Longtemps, la confection textile a structuré la vie rurale québécoise, portée par le lin cultivé, transformé et tissé grâce au savoir patient des femmes. Pourtant, celles qui façonnaient la « toile du pays », piliers silencieux de la domesticité, sont restées en marge des récits historiques. Cet essai-projet s'inscrit dans l'exploration de cette pratique à une période charnière, soit celle où la production textile se confectionnait encore au foyer.

(Re)visiter la maison permet de saisir la tension et l'ambivalence qui l'habite ; entre contrainte et protection. Elle est ainsi explorée comme lieu de création et de production, déployé à travers différents fragments d'espace : la chambre, le seuil, le jardin et l'atelier. S'intéresser à ces femmes, dont les parcours ont souvent été invisibilisés, revient à explorer la maison comme une cartographie vivante, à retracer les « lieux » et « non-lieux » de production.

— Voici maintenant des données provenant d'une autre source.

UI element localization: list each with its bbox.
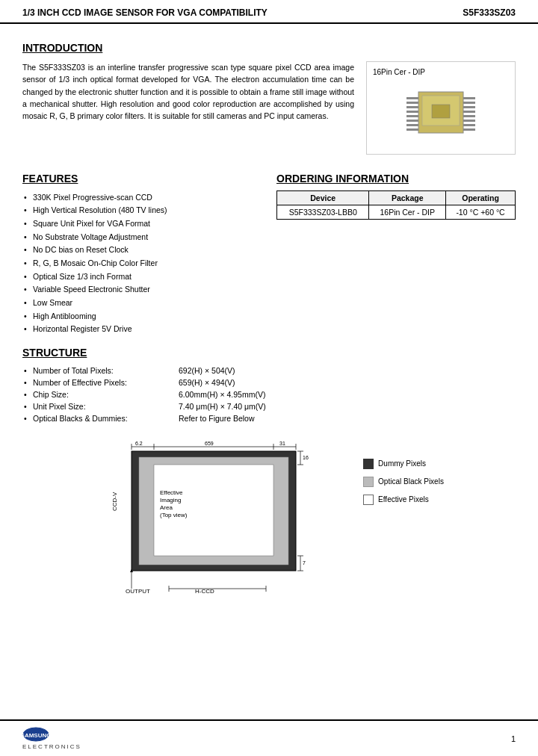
svg-text:Area: Area [160, 504, 173, 511]
svg-rect-17 [463, 124, 475, 126]
svg-text:31: 31 [279, 441, 285, 446]
legend-label-dummy: Dummy Pixels [378, 459, 426, 468]
svg-text:6.2: 6.2 [135, 441, 143, 446]
cell-package: 16Pin Cer - DIP [369, 205, 446, 220]
features-list: 330K Pixel Progressive-scan CCD High Ver… [22, 190, 262, 336]
samsung-logo-icon: SAMSUNG [22, 727, 49, 742]
chip-svg [396, 81, 486, 148]
electronics-label: ELECTRONICS [22, 743, 81, 750]
list-item: No Substrate Voltage Adjustment [22, 230, 262, 244]
svg-text:7: 7 [303, 560, 306, 566]
list-item: Unit Pixel Size: 7.40 μm(H) × 7.40 μm(V) [22, 400, 516, 412]
legend-box-dark [363, 459, 374, 469]
structure-section: STRUCTURE Number of Total Pixels: 692(H)… [22, 347, 516, 424]
introduction-section: The S5F333SZ03 is an interline transfer … [22, 61, 516, 155]
svg-text:CCD-V: CCD-V [111, 492, 118, 511]
table-row: S5F333SZ03-LBB0 16Pin Cer - DIP -10 °C +… [277, 205, 516, 220]
list-item: Square Unit Pixel for VGA Format [22, 217, 262, 230]
footer-page: 1 [511, 734, 516, 743]
svg-rect-14 [463, 111, 475, 113]
struct-value: 692(H) × 504(V) [179, 366, 516, 375]
legend-box-gray [363, 477, 374, 487]
svg-rect-8 [406, 120, 418, 122]
legend-box-white [363, 495, 374, 505]
struct-label: Number of Effective Pixels: [33, 378, 171, 387]
svg-rect-2 [432, 105, 450, 118]
list-item: Chip Size: 6.00mm(H) × 4.95mm(V) [22, 388, 516, 400]
list-item: High Vertical Resolution (480 TV lines) [22, 204, 262, 217]
struct-label: Number of Total Pixels: [33, 366, 171, 375]
struct-value: Refer to Figure Below [179, 414, 516, 423]
footer-logo: SAMSUNG ELECTRONICS [22, 727, 81, 750]
svg-rect-7 [406, 115, 418, 117]
svg-text:OUTPUT: OUTPUT [126, 588, 150, 595]
struct-label: Optical Blacks & Dummies: [33, 414, 171, 423]
svg-rect-12 [463, 102, 475, 104]
list-item: Horizontal Register 5V Drive [22, 323, 262, 336]
svg-text:SAMSUNG: SAMSUNG [22, 732, 49, 739]
svg-rect-11 [463, 97, 475, 99]
features-ordering-row: FEATURES 330K Pixel Progressive-scan CCD… [22, 162, 516, 336]
list-item: High Antiblooming [22, 309, 262, 323]
legend-area: Dummy Pixels Optical Black Pixels Effect… [363, 459, 444, 505]
page: 1/3 INCH CCD IMAGE SENSOR FOR VGA COMPAT… [0, 0, 538, 756]
svg-rect-10 [406, 128, 418, 131]
header: 1/3 INCH CCD IMAGE SENSOR FOR VGA COMPAT… [0, 0, 538, 24]
chip-image-box: 16Pin Cer - DIP [366, 61, 516, 155]
svg-text:16: 16 [303, 455, 309, 460]
legend-item-optical: Optical Black Pixels [363, 477, 444, 487]
list-item: Number of Total Pixels: 692(H) × 504(V) [22, 365, 516, 377]
diagram-svg-container: Effective Imaging Area (Top view) 6.2 65… [94, 436, 348, 602]
list-item: Optical Size 1/3 inch Format [22, 270, 262, 283]
list-item: 330K Pixel Progressive-scan CCD [22, 190, 262, 204]
cell-operating: -10 °C +60 °C [446, 205, 516, 220]
svg-text:Imaging: Imaging [160, 497, 181, 504]
svg-rect-18 [463, 128, 475, 131]
struct-label: Unit Pixel Size: [33, 402, 171, 411]
list-item: R, G, B Mosaic On-Chip Color Filter [22, 256, 262, 270]
list-item: Optical Blacks & Dummies: Refer to Figur… [22, 412, 516, 424]
header-model: S5F333SZ03 [463, 7, 516, 18]
structure-title: STRUCTURE [22, 347, 516, 359]
header-title: 1/3 INCH CCD IMAGE SENSOR FOR VGA COMPAT… [22, 7, 268, 18]
struct-label: Chip Size: [33, 390, 171, 399]
list-item: Number of Effective Pixels: 659(H) × 494… [22, 377, 516, 388]
struct-value: 6.00mm(H) × 4.95mm(V) [179, 390, 516, 399]
legend-label-optical: Optical Black Pixels [378, 477, 444, 486]
svg-rect-5 [406, 106, 418, 108]
chip-image-label: 16Pin Cer - DIP [373, 68, 425, 76]
features-title: FEATURES [22, 173, 262, 185]
ordering-table: Device Package Operating S5F333SZ03-LBB0… [276, 190, 516, 220]
svg-text:(Top view): (Top view) [160, 512, 188, 518]
col-operating: Operating [446, 191, 516, 205]
list-item: No DC bias on Reset Clock [22, 244, 262, 257]
structure-list: Number of Total Pixels: 692(H) × 504(V) … [22, 365, 516, 424]
svg-text:659: 659 [205, 441, 214, 446]
svg-rect-6 [406, 111, 418, 113]
cell-device: S5F333SZ03-LBB0 [277, 205, 369, 220]
list-item: Low Smear [22, 297, 262, 310]
structure-diagram: Effective Imaging Area (Top view) 6.2 65… [94, 436, 348, 601]
svg-text:Effective: Effective [160, 489, 183, 496]
footer: SAMSUNG ELECTRONICS 1 [0, 719, 538, 756]
svg-rect-16 [463, 120, 475, 122]
features-column: FEATURES 330K Pixel Progressive-scan CCD… [22, 162, 262, 336]
legend-label-effective: Effective Pixels [378, 495, 429, 504]
svg-rect-9 [406, 124, 418, 126]
legend-item-effective: Effective Pixels [363, 495, 444, 505]
content: INTRODUCTION The S5F333SZ03 is an interl… [0, 24, 538, 610]
ordering-title: ORDERING INFORMATION [276, 173, 516, 185]
col-package: Package [369, 191, 446, 205]
legend-item-dummy: Dummy Pixels [363, 459, 444, 469]
list-item: Variable Speed Electronic Shutter [22, 283, 262, 297]
struct-value: 7.40 μm(H) × 7.40 μm(V) [179, 402, 516, 411]
col-device: Device [277, 191, 369, 205]
svg-rect-15 [463, 115, 475, 117]
svg-rect-13 [463, 106, 475, 108]
diagram-area: Effective Imaging Area (Top view) 6.2 65… [22, 436, 516, 602]
svg-rect-3 [406, 97, 418, 99]
introduction-body: The S5F333SZ03 is an interline transfer … [22, 61, 354, 155]
struct-value: 659(H) × 494(V) [179, 378, 516, 387]
svg-rect-4 [406, 102, 418, 104]
ordering-column: ORDERING INFORMATION Device Package Oper… [276, 162, 516, 336]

Le projet articule une logique du faire et d'émancipation du textile au-delà du cadre utilitaire, tout en exposant matière et gestes. Il devient un pivot qui encapsule le champ tel un jardin, valorisant soin, mouvement et interactions. Le temps, saisonnier, clôture les gestes dans l'architecture.

Le projet architectural s'est ainsi inscrit dans une volonté de matérialiser ces réflexions en proposant une relecture spatiale des relations entre production, domesticité et territoire. Il ne s'agissait pas de reconstituer un modèle passé, mais bien de donner forme à des dynamiques historiques et sociales, en rendant visibles des pratiques et des savoir-faire marginalisés. Situé à Kamouraska, en bordure du fleuve Saint-Laurent, le projet tente de réactiver un héritage textile lié à la culture du lin, autrefois structurant pour la vie rurale mais aujourd'hui disparu.